Nel film “Bodyguard” vi era la colonna sonora che avrebbe incantato il mondo: And i will always love you. Una promessa per molti, una minaccia per altri. Whitney Houston di quella canzone ne fece la sua vita, ma in altri tempi, nel 1915 circa,la stilista Coco Chanel molto probabilmente l’avrebbe ascoltata e cantata per il suo grande amore: Boy Capel. 
Gabrielle Bonhuer Chanel, conosciuta al mondo come Coco Chanel, fu la prima femminista della storia e come ogni donna che si rispetti fu legata ad un grande amore. Da sempre consacrata come la Mademoiselle d’acciaio, con le sue perle sulla poca importanza degli uomini in realtà nascondeva un cuore grande, capace di amare e di pensare ad un futuro da perfetta moglie. 
Coco iniziò la sua carriera intorno al 1909 presso l’appartamento del suo amante Balsan, a Parigi in Boulevard Malesherbes creando cappelli. Fu proprio nella residenza del suo primo amante che l'eterna Mademoiselle conobbe quello che ella stessa definì l’amore della sua vita: “Boy fu un fratello, un padre, la mia famiglia, il mio migliore amico e il mio grande amore.” 
Arthur Capel, noto come Boy Capel, era un giocatore di polo britannico e imprenditore di Newcastle, proveniva da una famiglia di alta borghesia. Fu proprio il divario sociale che non permise mai il matrimonio tra Chanel e Capel, in quanto Chanel era un’orfana di incerte origini. 


Il primo incontro ci fu proprio nel 1909, la stilista da sempre amante dell’equitazione uscì dalla villa del suo amante per fare un giro a cavallo quando si scontrò con il suo futuro “uomo”. Secondo quanto riportato in una delle biografie su Chanel quest’ultima a proposito del suo amore disse:” era giovane e bello, molto abbronzato e attraente. Più che bello, era splendido. Ammiravo la sua nonchalance e i suoi occhi. Cavalcava nobili destrieri. Mi innamorai di lui.” 
Coco poco dopo tempo dal primo incontro con Boy, venne a conoscenza della partenza del suo grande amore, ma la storia continuó. Chanel infatti al "suo” Boy doveva tanto, fu il primo uomo a credere in lei, la incoraggiò e finanziò.

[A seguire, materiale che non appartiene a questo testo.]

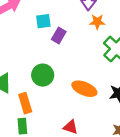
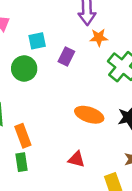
purple rectangle: (59, 36) -> (66, 56), moved
green circle: (43, 75) -> (24, 68), moved

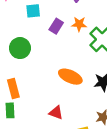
orange star: (99, 38) -> (79, 24), moved
green circle: (24, 68) -> (20, 48), moved

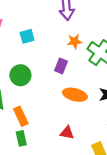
purple rectangle: (56, 26) -> (61, 66), moved

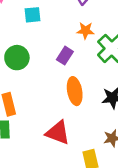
orange ellipse: (75, 95) -> (75, 91), turned 55
red triangle: (67, 133) -> (58, 133), size x1.5

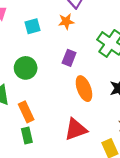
orange star: (85, 31) -> (66, 21), moved
red triangle: (58, 133) -> (76, 129), turned -30

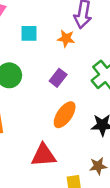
orange ellipse: (84, 89) -> (65, 115), turned 40

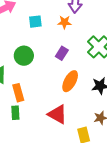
red triangle: (44, 155) -> (57, 114), turned 40

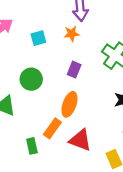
orange ellipse: (70, 81) -> (69, 104), moved
orange rectangle: (18, 93) -> (52, 128), moved, turned 60

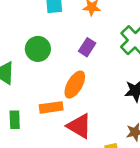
orange rectangle: (52, 128) -> (51, 107), turned 36
green rectangle: (32, 146) -> (15, 120), moved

Vissero per un periodo di tempo insieme a Parigi dove Capel, anticipò i soldi che resero possibile l’apertura dell’attuale sede di Chanel in 21 Rue Cambon. Ma forse geloso del successo che stava ottenendo la sua donna, si vociferava che Boy le chiese di scegliere fra il lavoro e l’amore, avvertendola che avrebbe sposato un’altra donna. Chanel scelse il lavoro, pensando che il grande amore sarebbe continuato in eterno e cosi fu.

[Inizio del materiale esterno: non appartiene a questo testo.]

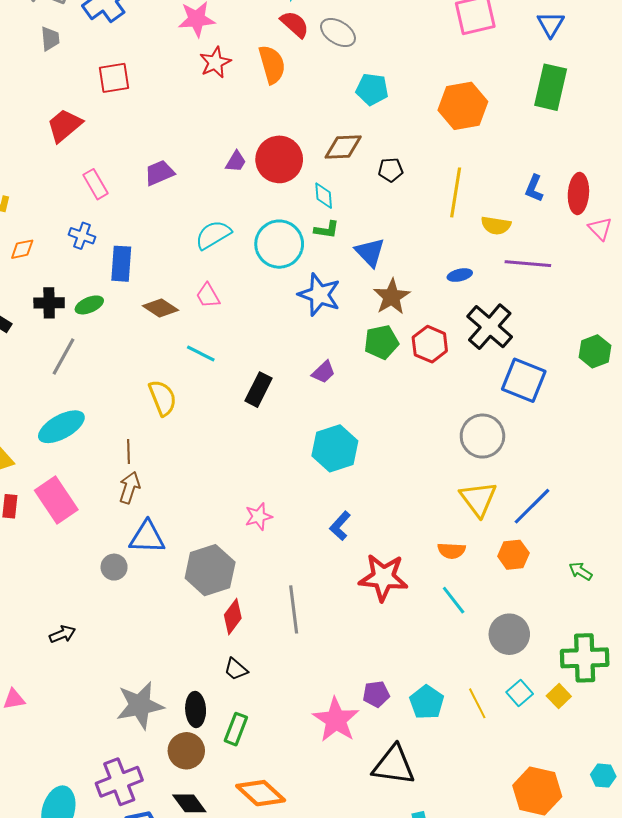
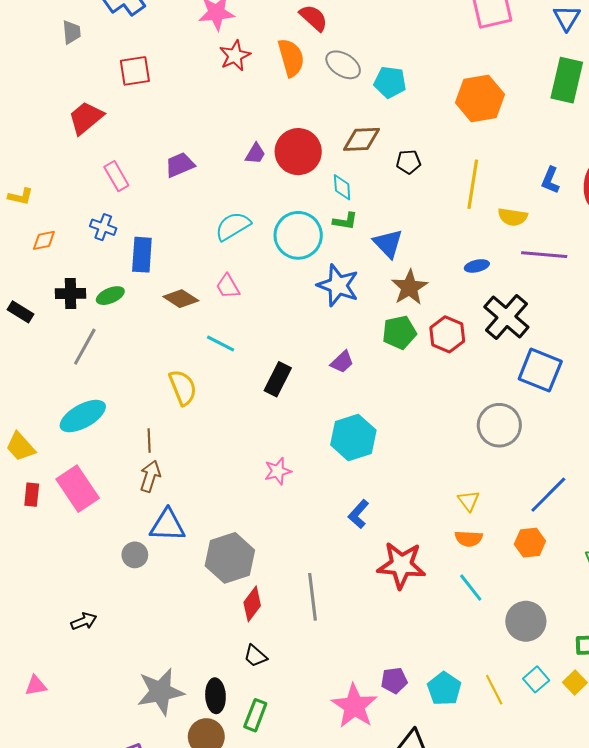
gray ellipse: (338, 33) -> (343, 65), moved
yellow triangle: (478, 499) -> (469, 501), moved, size x0.6
pink star: (259, 517) -> (278, 471), moved

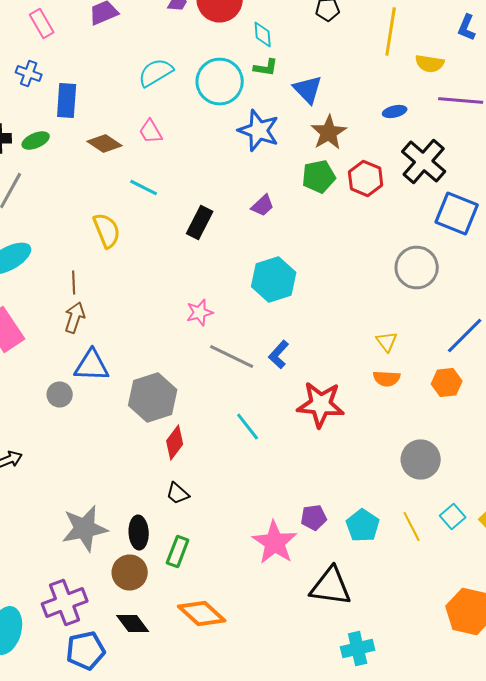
cyan line: (471, 588) -> (248, 426), moved
gray line: (312, 597) -> (232, 356), moved, turned -57
gray circle: (526, 621) -> (421, 460), moved

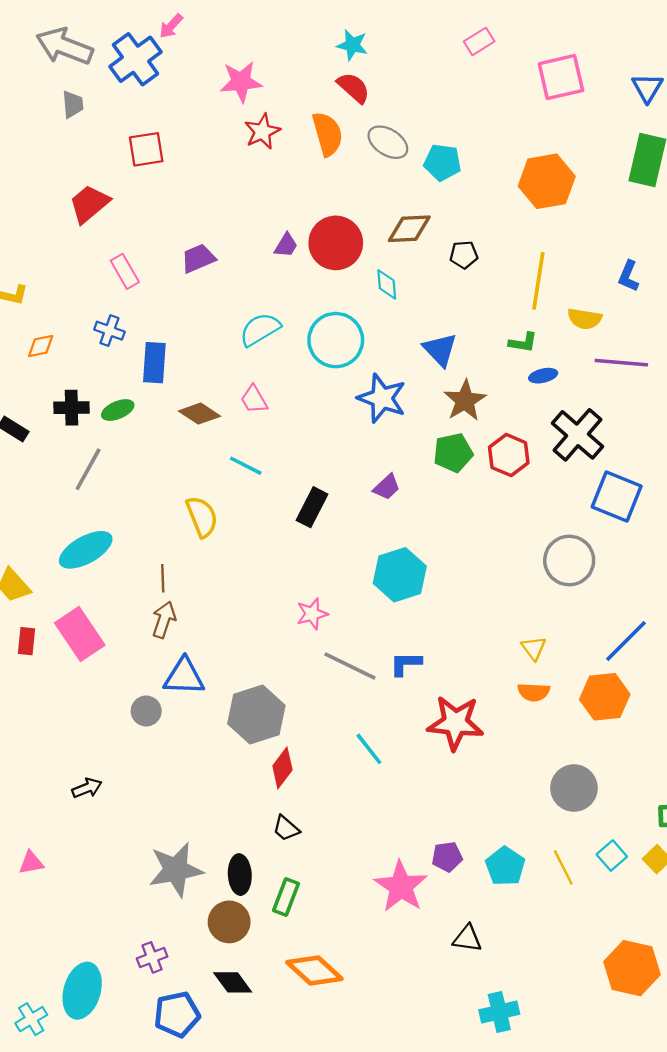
green L-shape: (266, 68) -> (523, 342), moved
blue L-shape: (279, 354) -> (406, 664), turned 48
orange hexagon: (447, 382) -> (605, 697), size x1.4
black triangle: (331, 586) -> (467, 939), size x0.6
purple cross: (65, 602) -> (152, 957), size x0.6

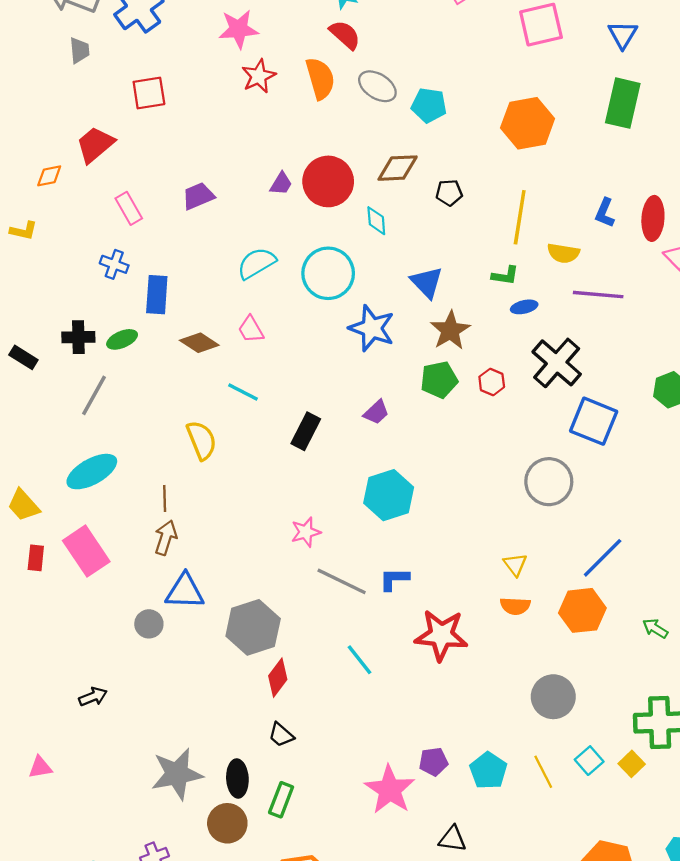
orange diamond: (41, 346) -> (49, 176), moved
red hexagon: (509, 455) -> (492, 382), size x0.7

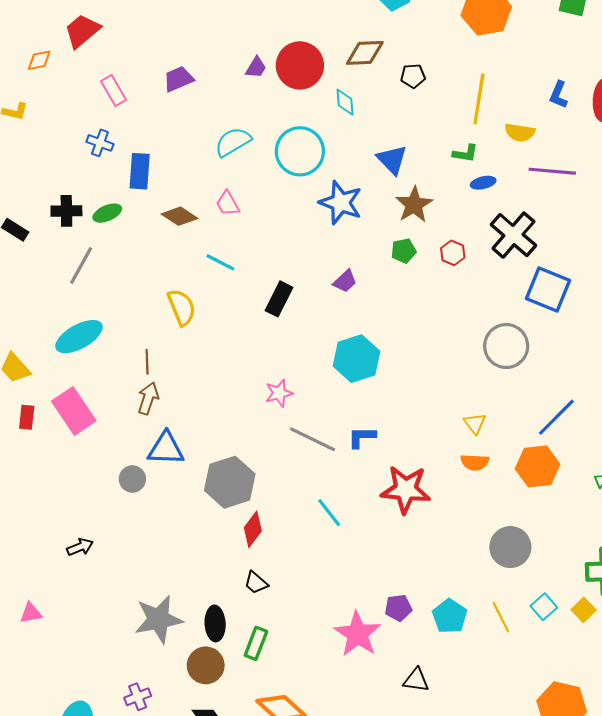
green pentagon: (439, 380) -> (404, 251), size x0.7

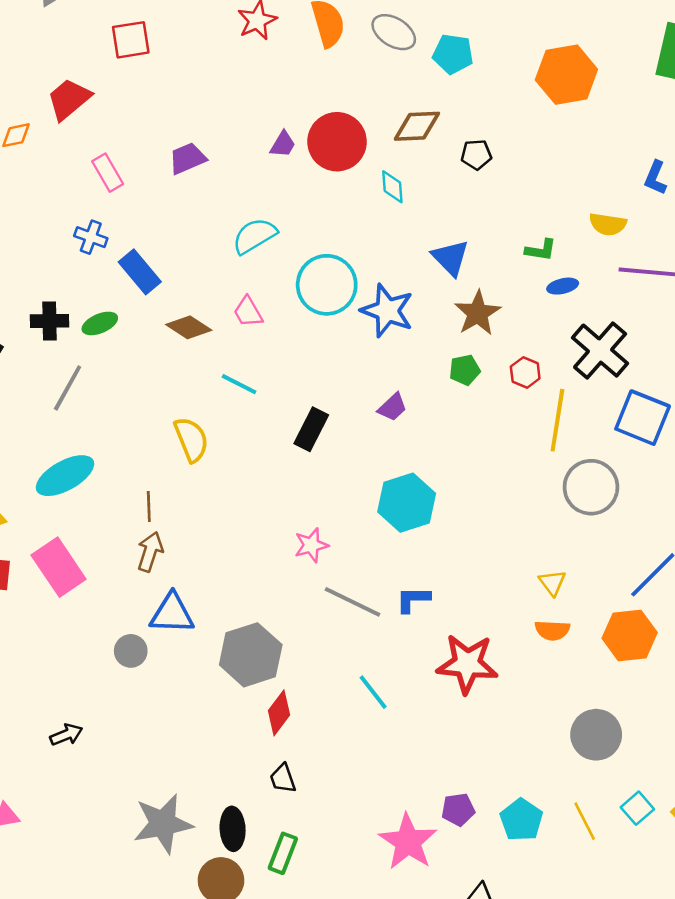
yellow line: (479, 99) -> (557, 420), moved
cyan circle: (300, 151) -> (327, 285), moved
blue rectangle: (140, 171) -> (140, 272), turned -44
black trapezoid: (256, 583) -> (283, 779), turned 30

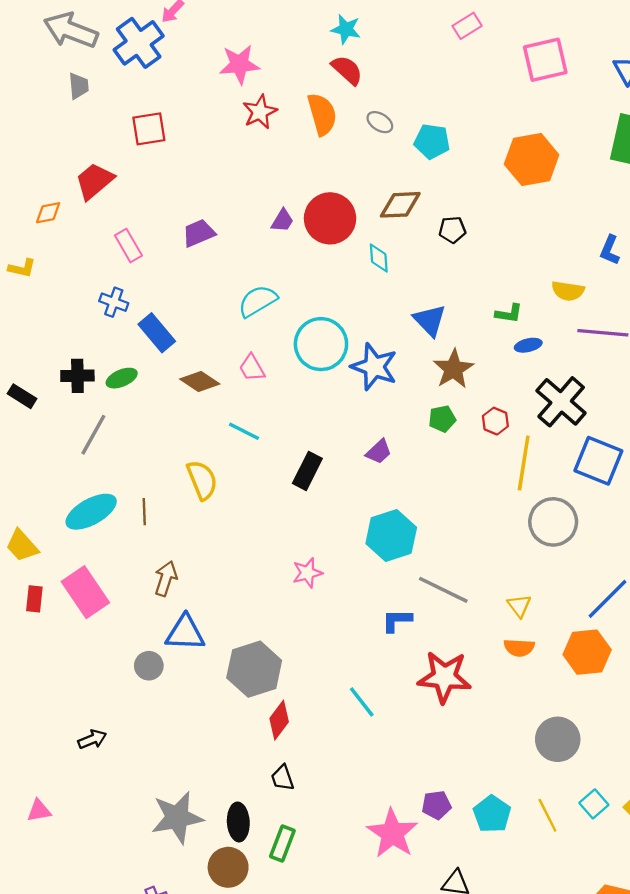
gray ellipse: (394, 32) -> (380, 122), size x0.7
brown line: (149, 507) -> (144, 512), moved
gray line: (352, 602) -> (443, 590), moved

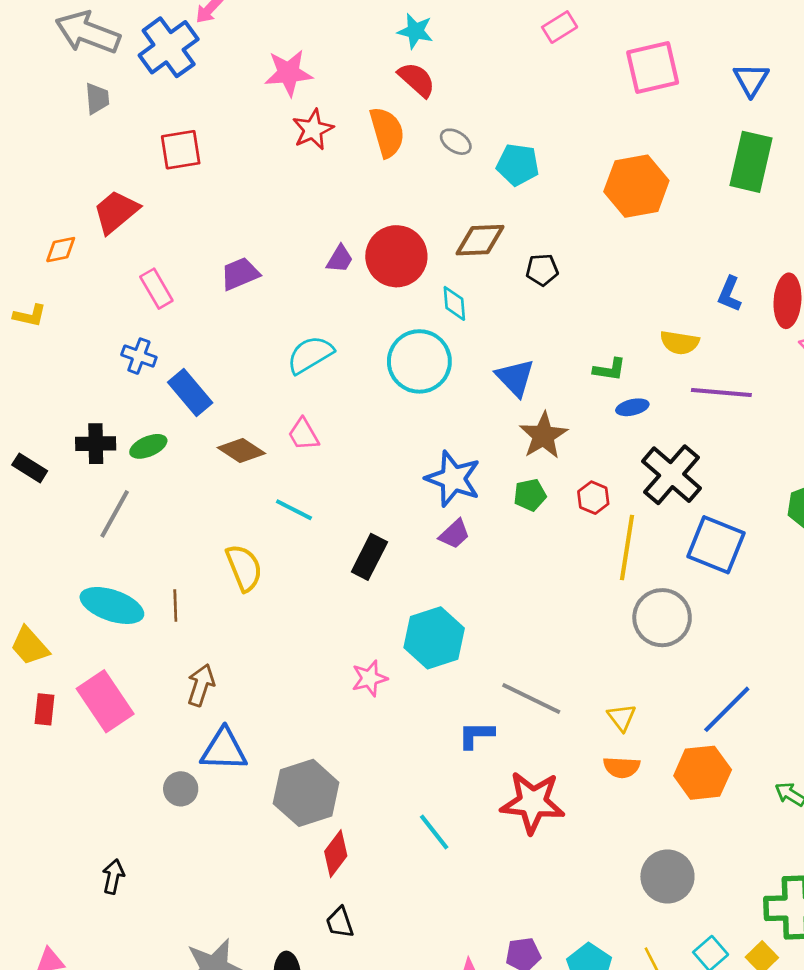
cyan circle: (321, 344) -> (419, 361), moved
blue star: (374, 367) -> (453, 479), moved
cyan ellipse: (91, 512) -> (112, 605), turned 48
cyan hexagon: (391, 535) -> (434, 638), moved
black arrow: (92, 739) -> (113, 877), turned -56

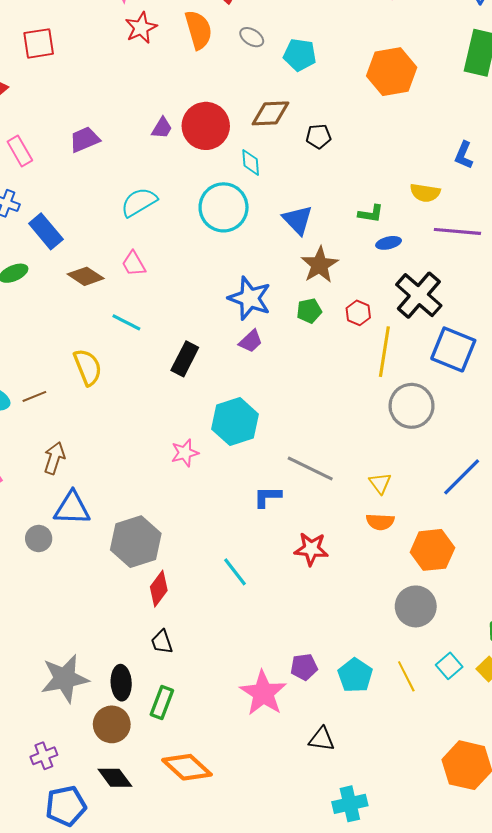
brown line: (175, 605) -> (34, 396), turned 70
orange hexagon: (703, 773) -> (432, 550), moved
red star: (533, 802) -> (311, 549), size x0.7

La fama di Chanel accresceva, aprì numerose boutique sempre con l’aiuto economico di Capel. Nel 1918 Chanel diede al suo amante la somma completa che aveva ricevuto in prestito. Fu proprio nel 1918 che Capel si sposò con una giovane benestante: Diana Lister Wyndham. Nonostante il matrimonio, Coco e Boy continuarono a frequentarsi per un anno. Fu la notte tra il 22 e il 23 Dicembre che Capel, dopo essere stato da Chanel, ebbe un grave incidente che gli costò la vita. 
Finì così una delle storie d’amore più belle di sempre, spesso la stilista venne considerata una donna cinica e lontana dalla realtà, ma Chanel era stata orfana, e aveva bisogno d’affetto trovandolo proprio in Capel, ma a volte la vita non va come dovrebbe e Chanel perse la sua seconda ragione di vita, dopo il lavoro. 
Ricevette la notizia della morte e partì immediatamente verso il luogo dell’incidente, alcune voci narrano che Chanel si era promessa di eliminare ogni forma di debolezza e tra queste il pianto, ma in quell'occasione, dopo tre giorni giunse finalmente nel luogo dell’incidente, vi erano ancora dei segni dello scontro e pianse, dimostrando ancora una volta che Capel non era un semplice amante ma era il suo punto di riferimento, la sua eccezione. Dopo la morte di Boy, Coco non ebbe altra passione all’infuori del lavoro.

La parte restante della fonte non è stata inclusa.